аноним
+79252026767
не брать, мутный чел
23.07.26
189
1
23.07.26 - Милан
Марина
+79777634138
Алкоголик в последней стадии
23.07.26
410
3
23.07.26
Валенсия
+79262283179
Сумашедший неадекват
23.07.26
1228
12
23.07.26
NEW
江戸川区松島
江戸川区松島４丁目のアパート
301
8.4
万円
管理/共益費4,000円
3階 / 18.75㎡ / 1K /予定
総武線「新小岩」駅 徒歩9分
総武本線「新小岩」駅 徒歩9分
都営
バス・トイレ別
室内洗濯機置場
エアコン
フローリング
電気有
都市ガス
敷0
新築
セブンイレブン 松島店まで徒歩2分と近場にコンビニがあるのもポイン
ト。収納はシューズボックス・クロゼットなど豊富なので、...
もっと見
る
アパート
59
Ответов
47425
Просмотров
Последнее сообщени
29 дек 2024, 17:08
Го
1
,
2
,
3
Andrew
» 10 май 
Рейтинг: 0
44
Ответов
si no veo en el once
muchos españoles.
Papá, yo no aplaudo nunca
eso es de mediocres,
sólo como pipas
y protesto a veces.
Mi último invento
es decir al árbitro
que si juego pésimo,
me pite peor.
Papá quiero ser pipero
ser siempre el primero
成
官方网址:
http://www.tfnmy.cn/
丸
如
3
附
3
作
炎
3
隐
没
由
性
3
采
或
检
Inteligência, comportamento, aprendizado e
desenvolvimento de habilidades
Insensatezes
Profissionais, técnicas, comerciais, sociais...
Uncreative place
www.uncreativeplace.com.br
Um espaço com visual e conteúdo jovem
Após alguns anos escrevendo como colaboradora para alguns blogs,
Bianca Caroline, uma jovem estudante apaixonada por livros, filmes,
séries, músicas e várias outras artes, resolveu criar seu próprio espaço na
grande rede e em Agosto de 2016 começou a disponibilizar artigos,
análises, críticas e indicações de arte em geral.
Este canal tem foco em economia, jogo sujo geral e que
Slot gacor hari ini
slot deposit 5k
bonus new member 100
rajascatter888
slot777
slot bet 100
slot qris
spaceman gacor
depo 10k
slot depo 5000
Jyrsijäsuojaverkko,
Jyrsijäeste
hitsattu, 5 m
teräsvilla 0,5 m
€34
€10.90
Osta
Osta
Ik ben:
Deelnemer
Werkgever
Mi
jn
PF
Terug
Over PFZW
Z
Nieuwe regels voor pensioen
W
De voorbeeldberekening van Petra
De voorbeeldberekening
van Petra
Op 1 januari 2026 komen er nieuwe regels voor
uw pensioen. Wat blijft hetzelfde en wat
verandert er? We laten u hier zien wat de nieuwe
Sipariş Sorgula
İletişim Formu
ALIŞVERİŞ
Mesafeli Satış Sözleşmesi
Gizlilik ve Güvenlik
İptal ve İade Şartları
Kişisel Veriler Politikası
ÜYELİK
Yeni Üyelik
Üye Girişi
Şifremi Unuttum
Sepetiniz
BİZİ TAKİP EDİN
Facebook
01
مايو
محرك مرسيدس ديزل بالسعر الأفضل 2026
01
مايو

|---|

Return the entries above word for word.

The answer:
аноним
+79252026767
не брать, мутный чел
23.07.26
189
1
23.07.26 - Милан
Марина
+79777634138
Алкоголик в последней стадии
23.07.26
410
3
23.07.26
Валенсия
+79262283179
Сумашедший неадекват
23.07.26
1228
12
23.07.26
NEW
江戸川区松島
江戸川区松島４丁目のアパート
301
8.4
万円
管理/共益費4,000円
3階 / 18.75㎡ / 1K /予定
総武線「新小岩」駅 徒歩9分
総武本線「新小岩」駅 徒歩9分
都営
バス・トイレ別
室内洗濯機置場
エアコン
フローリング
電気有
都市ガス
敷0
新築
セブンイレブン 松島店まで徒歩2分と近場にコンビニがあるのもポイン
ト。収納はシューズボックス・クロゼットなど豊富なので、...
もっと見
る
アパート
59
Ответов
47425
Просмотров
Последнее сообщени
29 дек 2024, 17:08
Го
1
,
2
,
3
Andrew
» 10 май 
Рейтинг: 0
44
Ответов
si no veo en el once
muchos españoles.
Papá, yo no aplaudo nunca
eso es de mediocres,
sólo como pipas
y protesto a veces.
Mi último invento
es decir al árbitro
que si juego pésimo,
me pite peor.
Papá quiero ser pipero
ser siempre el primero
成
官方网址:
http://www.tfnmy.cn/
丸
如
3
附
3
作
炎
3
隐
没
由
性
3
采
或
检
Inteligência, comportamento, aprendizado e
desenvolvimento de habilidades
Insensatezes
Profissionais, técnicas, comerciais, sociais...
Uncreative place
www.uncreativeplace.com.br
Um espaço com visual e conteúdo jovem
Após alguns anos escrevendo como colaboradora para alguns blogs,
Bianca Caroline, uma jovem estudante apaixonada por livros, filmes,
séries, músicas e várias outras artes, resolveu criar seu próprio espaço na
grande rede e em Agosto de 2016 começou a disponibilizar artigos,
análises, críticas e indicações de arte em geral.
Este canal tem foco em economia, jogo sujo geral e que
Slot gacor hari ini
slot deposit 5k
bonus new member 100
rajascatter888
slot777
slot bet 100
slot qris
spaceman gacor
depo 10k
slot depo 5000
Jyrsijäsuojaverkko,
Jyrsijäeste
hitsattu, 5 m
teräsvilla 0,5 m
€34
€10.90
Osta
Osta
Ik ben:
Deelnemer
Werkgever
Mi
jn
PF
Terug
Over PFZW
Z
Nieuwe regels voor pensioen
W
De voorbeeldberekening van Petra
De voorbeeldberekening
van Petra
Op 1 januari 2026 komen er nieuwe regels voor
uw pensioen. Wat blijft hetzelfde en wat
verandert er? We laten u hier zien wat de nieuwe
Sipariş Sorgula
İletişim Formu
ALIŞVERİŞ
Mesafeli Satış Sözleşmesi
Gizlilik ve Güvenlik
İptal ve İade Şartları
Kişisel Veriler Politikası
ÜYELİK
Yeni Üyelik
Üye Girişi
Şifremi Unuttum
Sepetiniz
BİZİ TAKİP EDİN
Facebook
01
مايو
محرك مرسيدس ديزل بالسعر الأفضل 2026
01
مايو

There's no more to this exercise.